From Marsden Hartley to Picasso, Rouault and the German expressionists, Bates’ style encompasses a range of influences. Many of his subjects’ faces have the power and spiritual force of African masks, and the whole series carries biblical undertones.
The artist cites African-American folk art, which he admires for its narrative drive, as an important inspiration.
The Katrina project consumed him for more than two years — he painted the final piece in 2007.
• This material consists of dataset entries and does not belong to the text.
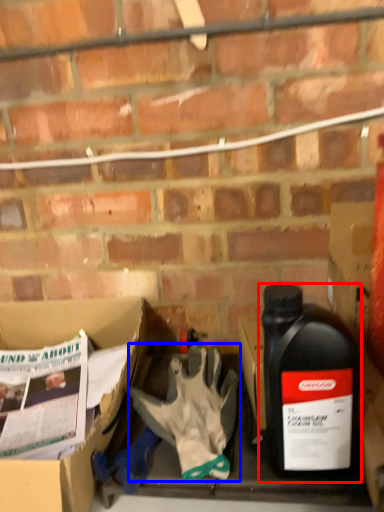 Question: Which object appears closest to the camera in this image, bottle (highlighted by a red box) or glove (highlighted by a blue box)?

Choices:
 (A) bottle
 (B) glove

Answer: (A) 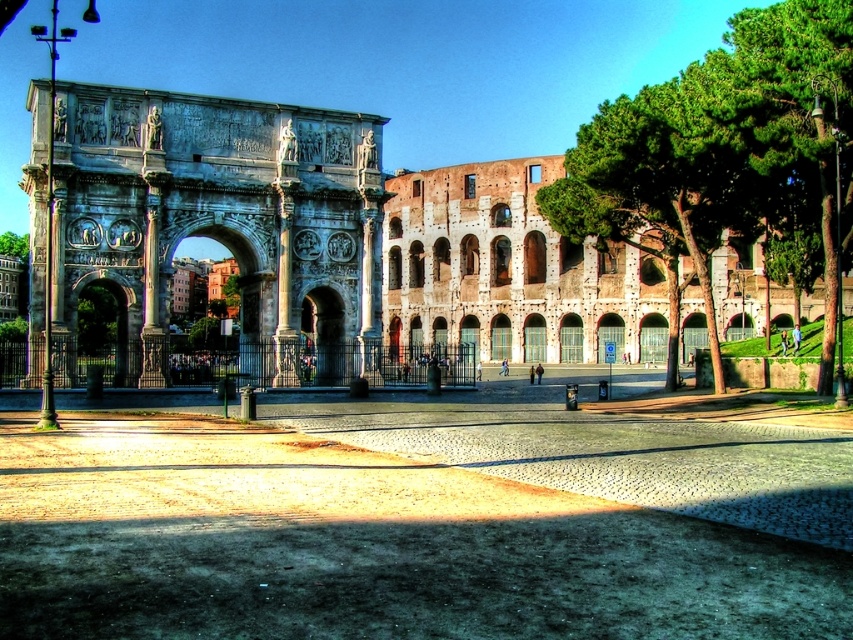 In the scene shown: Between stone archway at left and green leafy tree at right, which one has more height?

With more height is green leafy tree at right.

Is point (373, 208) behind point (741, 54)?

Yes, it is behind point (741, 54).

Who is more distant from viewer, (115, 186) or (828, 339)?

The point (828, 339) is behind.

Locate an element on the screen. The height and width of the screenshot is (640, 853). stone archway at left is located at coordinates (204, 212).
While making the paintings, he didn’t think about if and where he would exhibit them. Eventually some works from the series were shown at his galleries in Dallas and New York, as well as at his New Orleans home base, Arthur Roger Gallery. It was there that Cozad saw the Katrina paintings in 2006 and decided they needed to be shared with a broader audience.
Encompassing roughly 80 percent of Bates’ Katrina works, the Kemper exhibit marks their largest showing to date and is accompanied by a color catalog.
Although Kansas City is both geographically and culturally removed from New Orleans, O’Brien is confident the work will resonate with viewers here.
“It’s a very American story that reflects a tragedy of natural origins exacerbated by the ineptness on the part of government,” she said. “It caused a movement of people across the U.S. in the same way that the Dust Bowl created a massive movement of people.”
A highlight of the exhibit is a pair of monumental triptychs. One of them, “The Storm,” measuring roughly 5 feet high and 21 feet long, is a kind of portrait compendium, presenting a sea of worried and reproachful faces.
Although their eyes are pained and brows are furrowed, Bates also conveys his subjects’ strength and endurance, endowing them with strong, columnar necks and proud erect heads.
Bates came face to face with New Orleans evacuees when some of them relocated to an apartment building in his neighborhood.
“I saw these people in brand new T-shirts with a lot of black and gold,” he recalled. “I talked to some of them.”
It wasn’t until January 2006 that he was finally able to return to New Orleans for a visit. With his dealer, Arthur Roger, a New Orleans native, he toured the city and took photographs.
“It looked like a neutron bomb happened,” he said. “The places were destroyed, the streets were cleared, but nobody was there. Everybody was put on a bus and didn’t know where they were going.”
Bates recorded what he saw in a series of paintings of ruined buildings and flooded streets. Fires rage in the background and cast eerie reflections on the waters in a painting of the Garden District. The focal point of “The Deluge V” is a woman, arms raised in bid for help or deliverance, standing on the flooded stoop of her little gingerbread-style house.
Although Bates has long recorded the region’s fisherman, flora and fauna, the Katrina paintings mark the first time he has focused on an event.
He conceived of the works as history paintings in the tradition of Picasso’s “Guernica,” commemorating the bombed Basque town during the Spanish Civil War, and Theodore Gericault’s “Raft of the Medusa,” inspired by a deadly 1816 shipwreck.
Bates earned his bachelor and master of fine arts from Southern Methodist University, spending time in-between in New York as a participant in the Whitney Museum of American Art’s independent study program in 1976.
His career took off in the 1980s, when he was included in the 1987 Whitney Biennial, and the Modern Art Museum of Fort Worth organized a major traveling show of his work.
Although Bates has been showing in New York for 30 years, his commitment to realism and confirmed narrative bent often put him at odds with leading art world trends. He prefers Dallas as a base and feels a strong sense of identification with Southern culture.
In a February article lamenting the New York art world’s inattention to art made from “intense personal necessity,” New York Times art critic Roberta Smith gave Bates a thumbs up, remarking, “David Bates is having a perfectly interesting career without any attention from the New York art establishment, thank you very much.”
In June, Bates will return to New Orleans. He has no plans to paint a cycle on the oil spill, although, he said, “Where I go fishing is exactly where the oil rig blew up.”